:: THE TASK ::
Make an exact copy of the records below, leaving every image out.

[Start of Attachment]

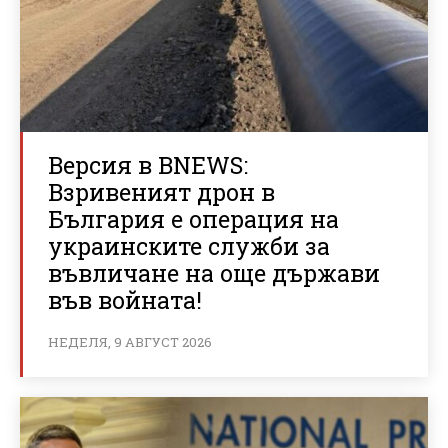
Версия в BNEWS:
Взривеният дрон в
България е операция на
украинските служби за
въвличане на още държави
във войната!
НЕДЕЛЯ, 9 АВГУСТ 2026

[End of Attachment]

:: REPLY ::
Версия в BNEWS:
Взривеният дрон в
България е операция на
украинските служби за
въвличане на още държави
във войната!
НЕДЕЛЯ, 9 АВГУСТ 2026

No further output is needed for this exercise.